It seems to me, giving the oral and filed material put before me by the Tribunal, that I have to consider whether the ACT Government, through Housing and Community Services/ACT has acted contrary to section 21 of the discrimination Act 1991. That section provides:
“(1) It is unlawful for a person (whether as principal or agent) to discriminate against another person—
(a)by refusing the other person’s application for accommodation; or
(b)in the terms or conditions on which accommodation is offered to the other person; or
(c)by deferring the other person’s application for accommodation or according to the other person a lower order of precedence in any list of applicants for that accommodation.
(2)It is unlawful for a person (whether as principal or agent) to discriminate against another person—
(a)by denying the other person access, or limiting the other person’s access, to any benefit associated with accommodation occupied by the other person; or
(b)by evicting the other person from accommodation occupied by the other person; or
(c)by subjecting the other person to any other detriment in relation to accommodation occupied by the other person.”
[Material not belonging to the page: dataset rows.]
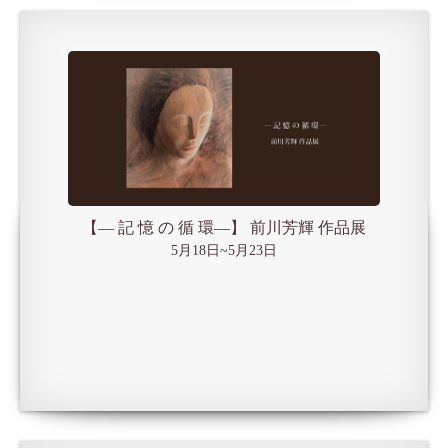
【― 記 憶 の 循 環―】 前川芳輝 作品展
5月18日~5月23日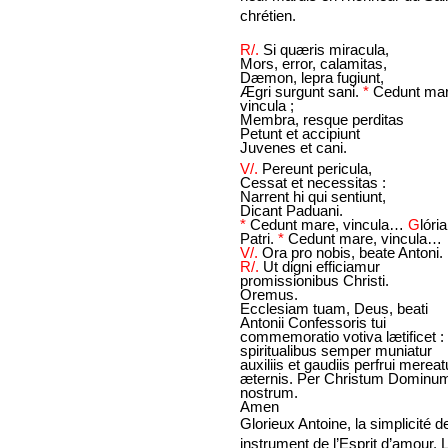
chrétien.
R/.
Si quæris miracula,
Mors, error, calamitas,
Dæmon, lepra fugiunt,
Ægri surgunt sani.
*
Cedunt mar
vincula ;
Membra, resque perditas
Petunt et accipiunt
Juvenes et cani.
V/.
Pereunt pericula,
Cessat et necessitas :
Narrent hi qui sentiunt,
Dicant Paduani.
*
Cedunt mare, vincula…
G
lória
Patri.
*
Cedunt mare, vincula…
V/.
Ora pro nobis, beate Antoni.
R/.
Ut digni efficiamur
promissionibus Christi.
Oremus.
Ecclesiam tuam, Deus, beati
Antonii Confessoris tui
commemoratio votiva lætificet : 
spiritualibus semper muniatur
auxiliis et gaudiis perfrui mereat
æternis. Per Christum Dominu
nostrum.
Amen
Glorieux Antoine, la simplicité d
instrument de l’Esprit d’amour.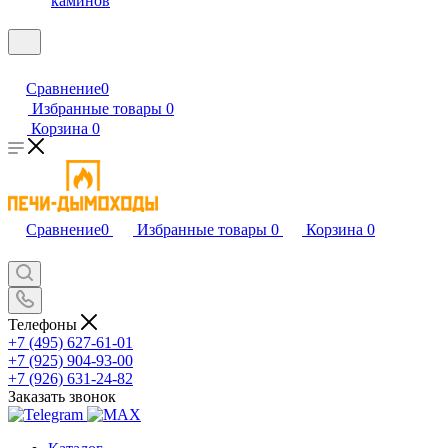
каминов
Сравнение
0
Избранные товары
0
Корзина
0
Сравнение
0
Избранные товары
0
Корзина
0
Телефоны
+7 (495) 627-61-01
+7 (925) 904-93-00
+7 (926) 631-24-82
Заказать звонок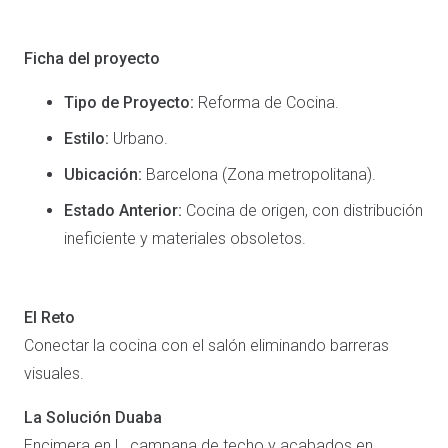
Ficha del proyecto
Tipo de Proyecto:
Reforma de Cocina.
Estilo:
Urbano.
Ubicación:
Barcelona (Zona metropolitana).
Estado Anterior:
Cocina de origen, con distribución
ineficiente y materiales obsoletos.
El Reto
Conectar la cocina con el salón eliminando barreras
visuales.
La Solución Duaba
Encimera en L, campana de techo y acabados en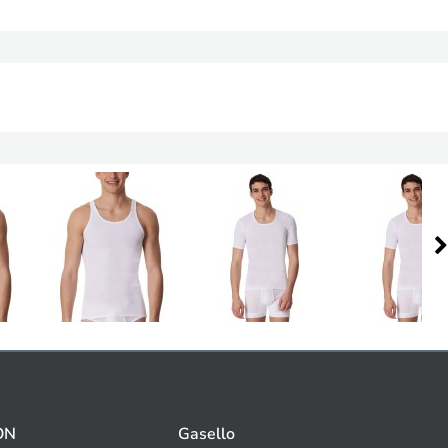
ON
Gasello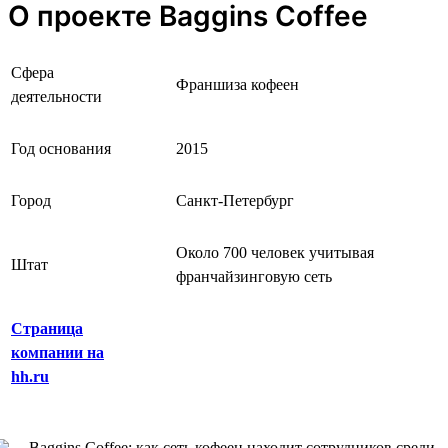
О проекте Baggins Coffee
Сфера
Франшиза кофеен
деятельности
Год основания
2015
Город
Санкт-Петербург
Около 700 человек учитывая
Штат
франчайзинговую сеть
Страница
компании на
hh.ru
Section 8 of the Act provides that discrimination occurs if
(a)the person treats or proposes to treat the other person unfavourably because the other person has, inter alia, a disability; or
(b)the person imposes or proposes to impose a condition or requirement (other than a condition or requirement which is reasonable in the circumstances) that has, or is likely to have, the effect of disadvantaging people because of the disability.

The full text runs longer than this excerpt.